Sending money abroad or making payments in foreign currency can be tricky. The exchange rate you see isn’t always the one you get. Banks and payment platforms often add FX markups, transfer fees, and other hidden costs. These extra charges can reduce the amount your recipient receives. Here’s a simple guide to understanding these costs and saving money.
What Are FX Markups?
FX markups are extra charges added on top of the standard exchange rate.
- Banks usually have higher FX markups, while online money transfer services often offer better rates.
For example, if the market rate is ₹100 for 1 USD, your bank might give you ₹98. The ₹2 difference is the markup.
Transfer Fees You Should Know
Apart from FX markups, most providers charge a transfer fee:
- Fixed fees: Some banks charge ₹200–₹500 per transaction, no matter the amount.
- Percentage fees: Others take 0.5%–2% of your total transfer. Larger transfers mean bigger fees.

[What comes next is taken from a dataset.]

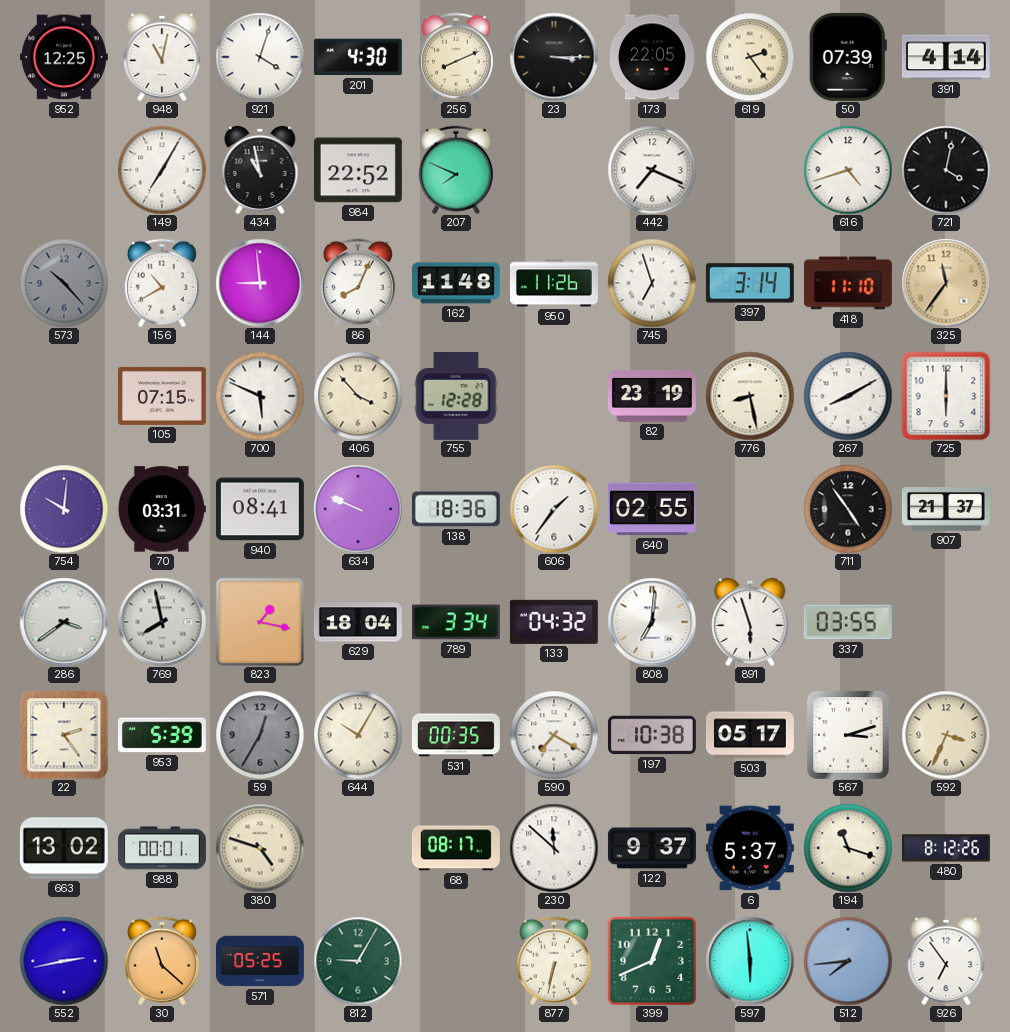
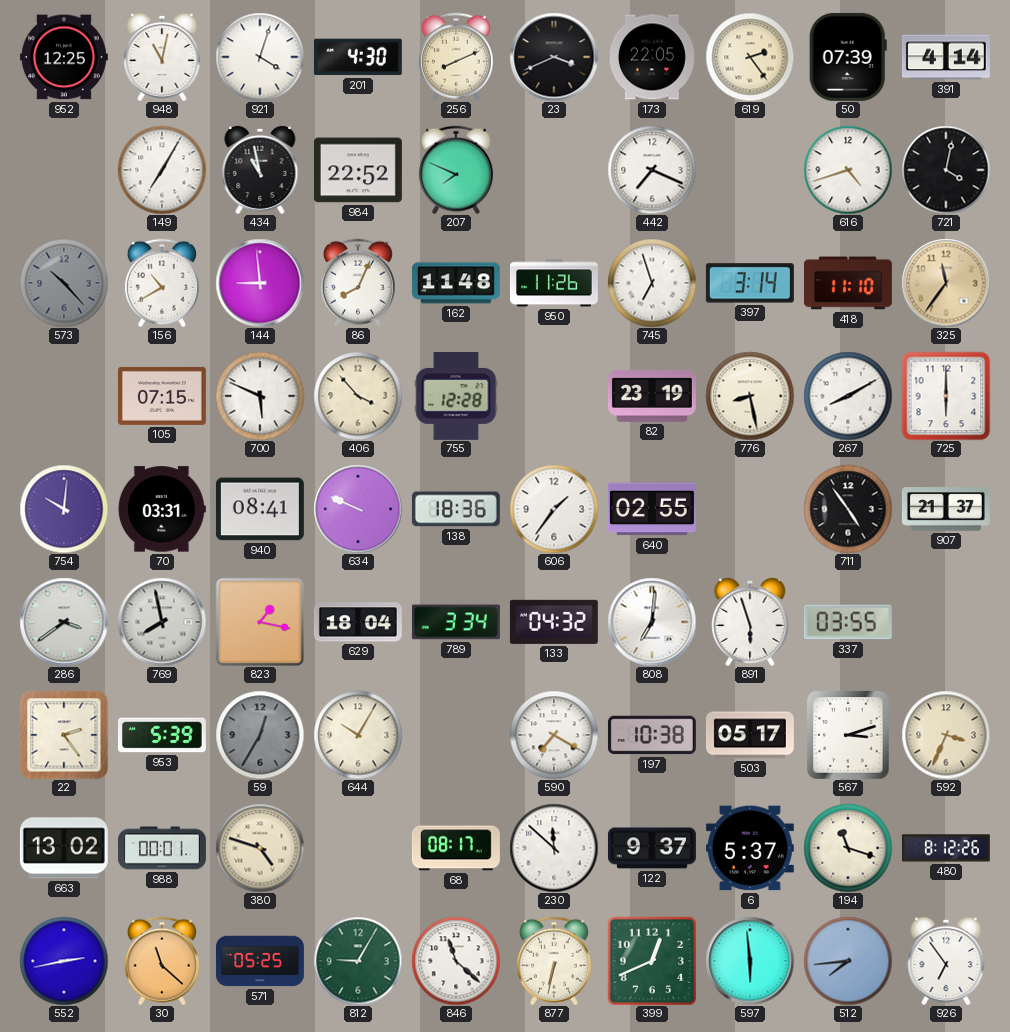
23: 3:15 -> 3:41
531: 00:35 -> none
846: none -> 11:22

Hidden Costs to Watch Out For
Some costs are not obvious and can surprise you:
- Intermediary Bank Fees: Fees charged when money passes through other banks.
- Receiving Bank Fees: The bank receiving your money may deduct a fee.

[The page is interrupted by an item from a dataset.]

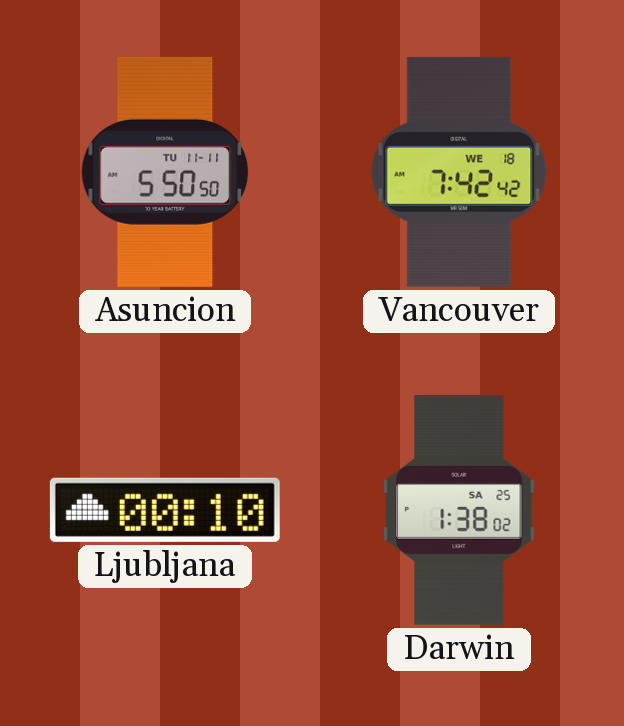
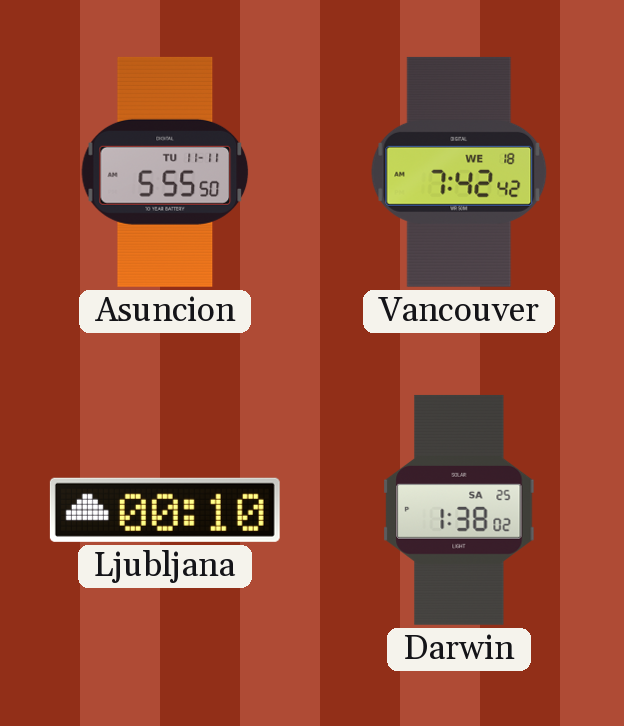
Asuncion: 5:50 -> 5:55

- Weekend or Delay Charges: Some platforms offer worse rates on weekends or if transfers are delayed.
Tips to Reduce FX and Transfer Costs
- Compare providers: Check both exchange rates and fees before sending money.
- Use online platforms: They usually have lower costs than traditional banks.

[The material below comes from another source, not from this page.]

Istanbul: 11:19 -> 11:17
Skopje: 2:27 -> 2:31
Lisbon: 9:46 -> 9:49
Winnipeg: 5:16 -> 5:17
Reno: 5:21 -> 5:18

- Send larger amounts less often: This reduces fixed fee impact.
- Consider multi-currency accounts: Ideal for frequent international payments.
FX markups, transfer fees, and hidden costs can eat into your money. By comparing rates, checking fees, and planning your transfers carefully, you can send money abroad safely and save more.
By understanding FX markups, transfer fees, and hidden costs, you can make smarter choices, compare providers, and ensure more of your money reaches its destination.